How does Cassandra migrate data to MongoDB?

Source: Internet
Author: User
Tags cassandra flowdock

Flowdock is a Web-based team communication tool. all software developers should use it for communication, rather than using tools such as Campfires, Skype Chats, or IRC. because it can better support their real workflows.

Last week, we made a switchover to the Database Service of Flowdock. Cong migrated data from Cassandra to another NoSQL tool-MongoDB. as our technical choices have aroused some interest, I will explain our reasons for decision-making to the public.

Some of our customers will remember the image below:

To a certain extent, we have encountered the stability problem of Cassandra. all nodes are in an infinite loop, running Garbage Collection (GC, Garbage Collection) and attempting to compress data files-occasionally causing cluster paralysis. in addition to restarting the cluster and regularly compressing the nodes manually to stabilize the cluster for a while, we have no plans. other people have reported similar issues. in the past few weeks, our Cassandra node always eats all the resources allocated to it, resulting in slow Flowdock operation.

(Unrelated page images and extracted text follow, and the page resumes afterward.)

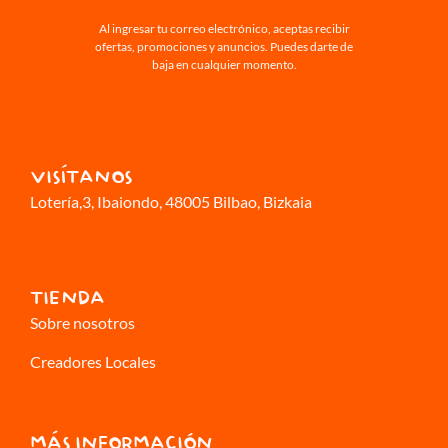
Al ingresar tu correo electrónico, aceptas recibir
ofertas, promociones y anuncios. Puedes darte de
baja en cualquier momento.
VISÍTANOS
Lotería,3
, Ibaiondo, 48005 Bilbao, Bizkaia
TIENDA
Sobre nosotros
Creadores Locales
MÁS INFORMACIÓN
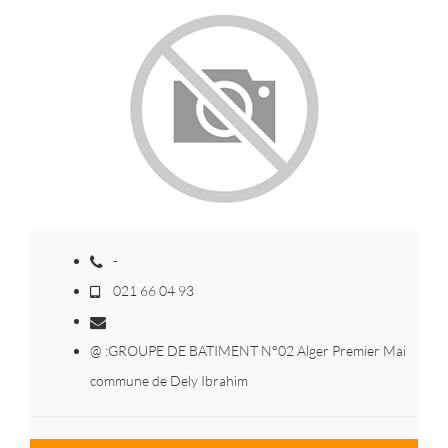
-
021 66 04 93
@ :GROUPE DE BATIMENT N°02 Alger Premier Mai
commune de Dely Ibrahim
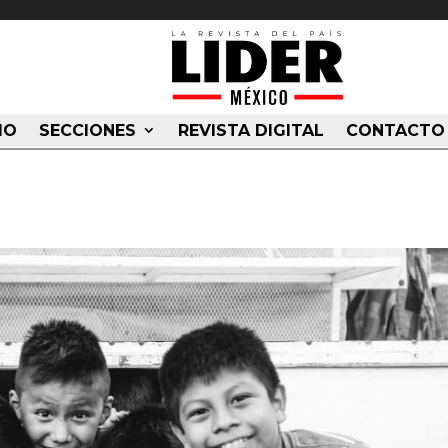
IO
SECCIONES
REVISTA DIGITAL
CONTACTO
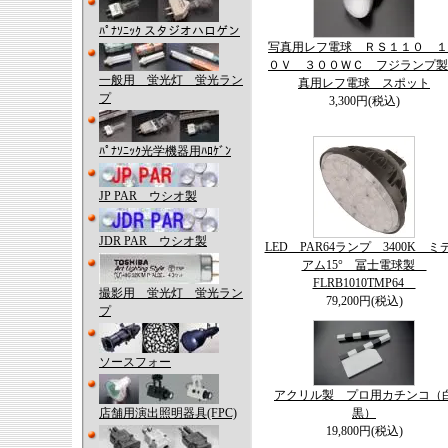
ﾊﾟﾅｿﾆｯｸ スタジオハロゲン
写真用レフ電球 ＲＳ１１０ １
０Ｖ ３００ＷＣ フジランプ製
一般用 蛍光灯 蛍光ラン
真用レフ電球 スポット
プ
3,300円(税込)
ﾊﾟﾅｿﾆｯｸ光学機器用ﾊﾛｹﾞﾝ
JP PAR ウシオ製
JDR PAR ウシオ製
LED PAR64ランプ 3400K ミ
アム15° 冨士電球製
FLRB1010TMP64
撮影用 蛍光灯 蛍光ラン
79,200円(税込)
プ
ソースフォー
アクリル製 プロ用カチンコ（
店舗用演出照明器具(FPC)
黒）
19,800円(税込)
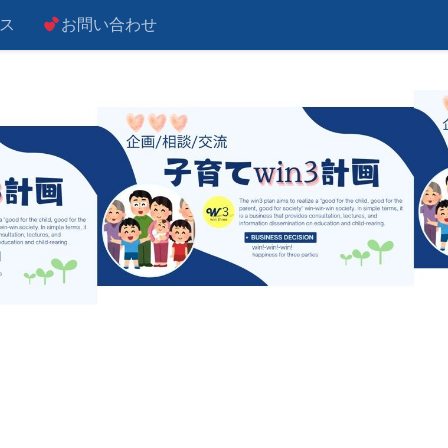
ス
お問い合わせ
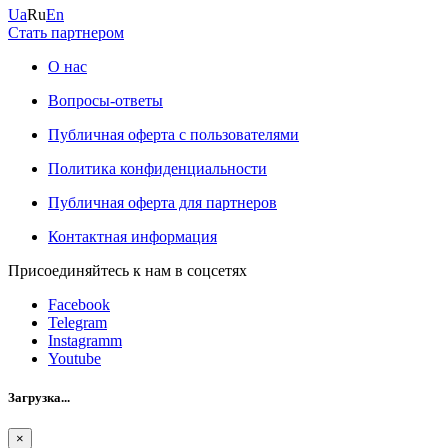
Ua
Ru
En
Стать партнером
О нас
Вопросы-ответы
Публичная оферта с пользователями
Политика конфиденциальности
Публичная оферта для партнеров
Контактная информация
Присоединяйтесь к нам в соцсетях
Facebook
Telegram
Instagramm
Youtube
Загрузка...
×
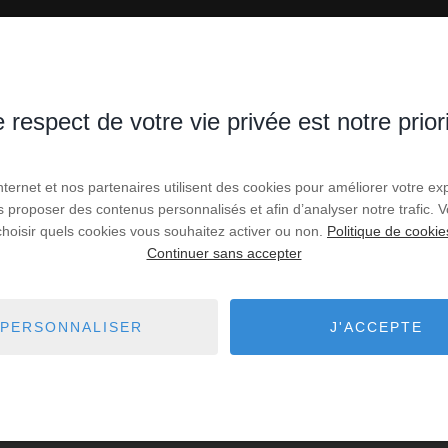
 respect de votre vie privée est notre prior
Internet et nos partenaires utilisent des cookies pour améliorer votre ex
us proposer des contenus personnalisés et afin d’analyser notre trafic.
choisir quels cookies vous souhaitez activer ou non.
Politique de cookie
Continuer sans accepter
PERSONNALISER
J'ACCEPTE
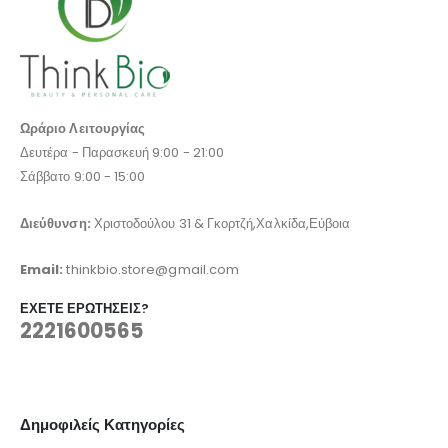
Ωράριο Λειτουργίας
Δευτέρα - Παρασκευή 9:00 - 21:00
Σάββατο 9:00 - 15:00
Διεύθυνση:
Χριστοδούλου 31 & Γκορτζή,Χαλκίδα,Εύβοια
Email:
thinkbio.store@gmail.com
ΈΧΕΤΕ ΕΡΩΤΉΣΕΙΣ?
2221600565
Δημοφιλείς Κατηγορίες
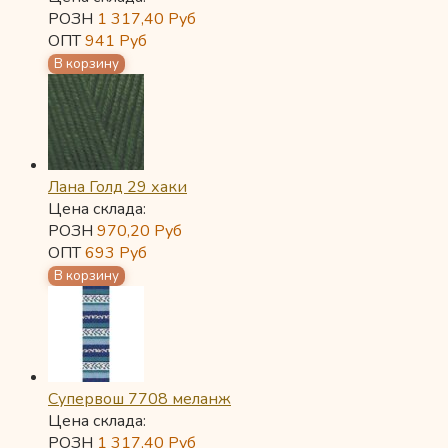
РОЗН
1 317,40
Руб
ОПТ
941
Руб
Лана Голд 29 хаки
Цена склада:
РОЗН
970,20
Руб
ОПТ
693
Руб
Супервош 7708 меланж
Цена склада:
РОЗН
1 317,40
Руб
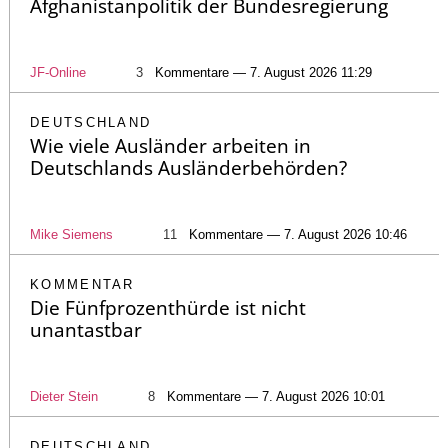
Afghanistanpolitik der Bundesregierung
JF-Online
3
Kommentare — 7. August 2026 11:29
DEUTSCHLAND
Wie viele Ausländer arbeiten in
Deutschlands Ausländerbehörden?
Mike Siemens
11
Kommentare — 7. August 2026 10:46
KOMMENTAR
Die Fünfprozenthürde ist nicht
unantastbar
Dieter Stein
8
Kommentare — 7. August 2026 10:01
DEUTSCHLAND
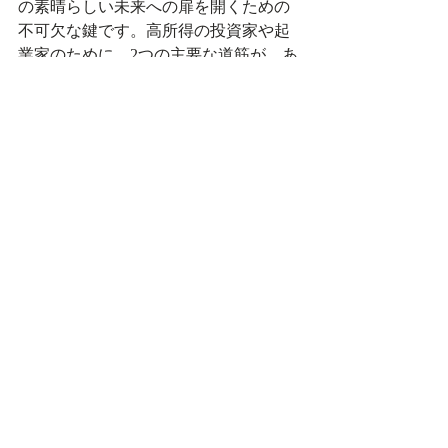
の素晴らしい未来への扉を開くための
不可欠な鍵です。高所得の投資家や起
業家のために、2つの主要な道筋が、あ
なたの特定の目標と願望を満たすよう
に専門的に設計されています。
E-2条約投資家ビザ（E-2 Treaty 
Investor Visa）
は、米国で「実質的な」
ビジネスを積極的に開発・運営する意
図を持つ条約国の国民に、優れた道筋
を提供します。このビザは、比較的迅
速な処理時間、配偶者が就労許可を取
得できること、そして事業が継続して
いる限り無期限に更新可能であるとい
う柔軟性で知られています。
一方、**EB-5移民投資家プログラム
（EB-5 Immigrant Investor Program）**
は、永住権へのより直接的で受動的な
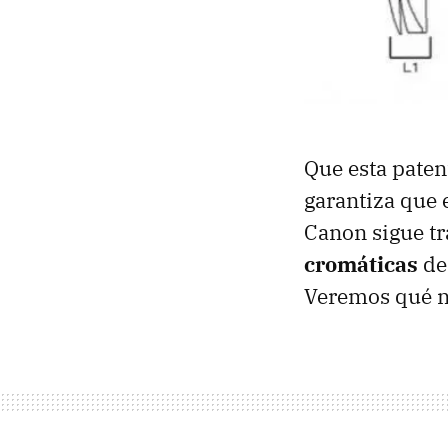
Que esta pate
garantiza que e
Canon sigue t
cromáticas
de 
Veremos qué no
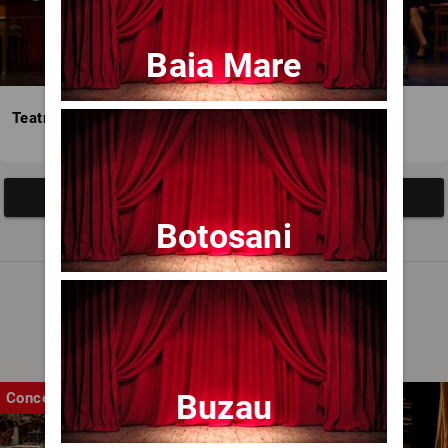
Baia Mare
Teatrul Avangardia
Afisați mai multe evenimente
Botosani
Noutăți
Buzau
Concert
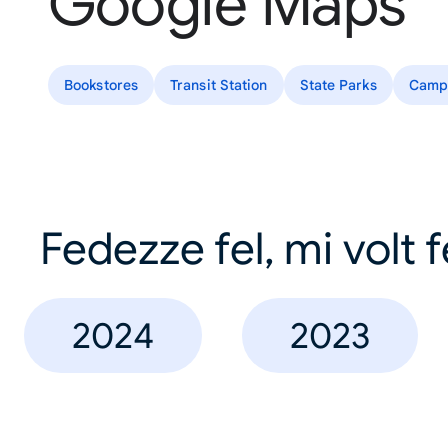
Google Maps
Bookstores
Transit Station
State Parks
Camp
Fedezze fel, mi volt 
2024
2023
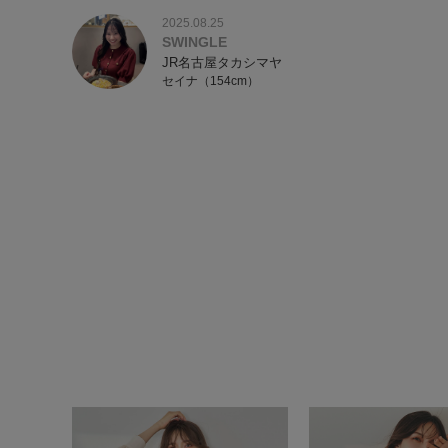
2025.08.25
SWINGLE
JR名古屋タカシマヤ
セイナ（154cm）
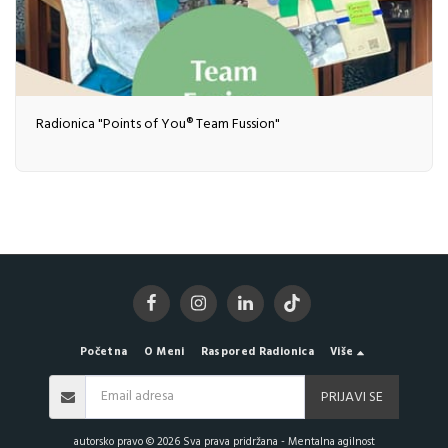
Radionica "Points of You® Team Fussion"
Početna
O Meni
Raspored Radionica
Više
PRIJAVI SE
autorsko pravo © 2026 Sva prava pridržana -
Mentalna agilnost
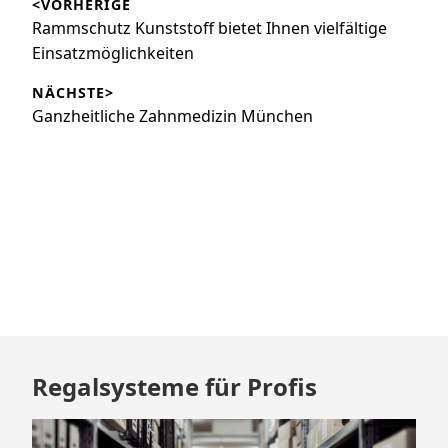
<VORHERIGE
Vorheriger
Rammschutz Kunststoff bietet Ihnen vielfältige
Beitrag:
Einsatzmöglichkeiten
NÄCHSTE>
Nächster
Ganzheitliche Zahnmedizin München
Beitrag:
Zum
Regalsysteme für Profis
Footer
springen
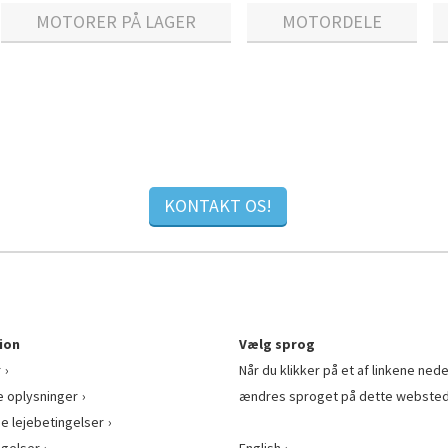
MOTORER PÅ LAGER
MOTORDELE
KONTAKT OS!
ion
Vælg sprog
r
Når du klikker på et af linkene nede
e oplysninger
ændres sproget på dette websted
ge lejebetingelser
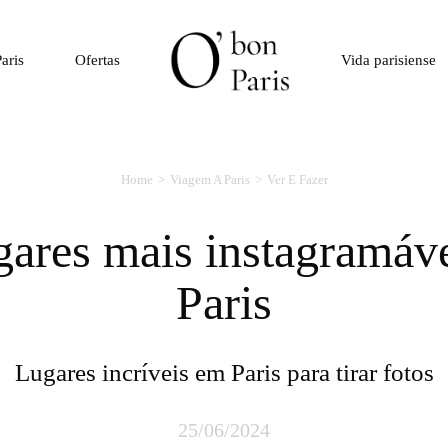
aris
Ofertas
Vida parisiense
Home
Viagem A Paris
Ver E Fazer
Paris
Lugares incríveis em Paris para tirar fotos
25/06/2024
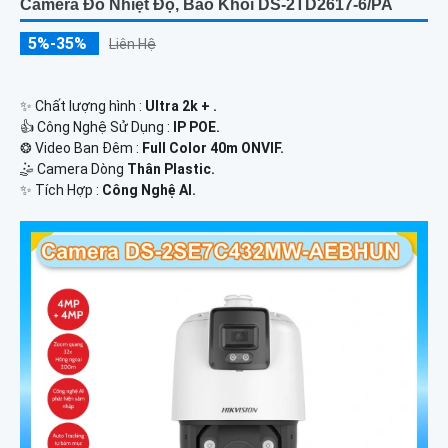
Camera Đo Nhiệt Độ, Báo Khói DS-2TD2617-6/PA
5%-35%
Liên Hệ
✨ Chất lượng hình :
Ultra 2k + .
👍 Công Nghệ Sử Dụng :
IP POE.
❂ Video Ban Đêm :
Full Color 40m ONVIF.
🤹 Camera Dòng
Thân Plastic.
️✨ Tích Hợp :
Công Nghệ AI.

Because of our bloodthirsty database selection (James Note: This is something I don't agree with, maybe this is a last resort for some Startup companies .), this is not the first time we have encountered such a problem. when upgrading from Cassandra 0.4 to 0.5, we were forced to shut down the entire cluster, just to refresh all the data to the disk (although, we have performed manual refresh according to the document ). this operation resulted in the loss of discussions for several minutes, and serious inconsistencies in the indexes we created manually, so that we need to perform a full reconstruction. I think the last time we leave the office is four o'clock in the morning.

The NoSQL community has changed a lot since we first selected Cassandra. mongoDB has changed a lot. The newly added auto-sharding and replica set make it a powerful alternative to Cassandra. therefore, we decided to try MongoDB.

It takes me one day to write a script for migrating data from Cassandra to MongoDB. in about a week, we can run Flowdock on MongoDB. before deploying MongoDB in the production environment, the internal test lasted for several weeks.

At present, we have completed this adjustment,

1. intelligent (Multi-key) index. manual indexes are annoying. MongoDB can automatically help us maintain the required indexes. for example, our message contains tags, such as the document in the following format:

 
 
  1. {Content: "Write a blog post about # mongodb .",
  2. Workspace: 'myflow ',
  3. Tags: ["mongodb", "todo", "@ Otto"]}
  4. In this way, if you only search for your own tasks, you only need to perform the following query in the background of Flowdock:
  5. Db. messages. find ({
  6. Workspace: 'myflow ',
  7. Tags: {$ all: ["todo", "@ Otto"]}
  8. })
  9.  

2. query. no matter how simple the data model is, you do not need to plan this matter in advance whenever you need to execute a query. in MongoDB, you can customize complex queries directly on the console, which is very similar to SQL database. it performs an ordered scan accordingly, which is faster and more convenient than manually processing millions of records on the client.

3. Map-Reduce. This is a powerful tool for analysts. Although MongoDB's Map-Reduce function is not very well supported, it is easy to use at least.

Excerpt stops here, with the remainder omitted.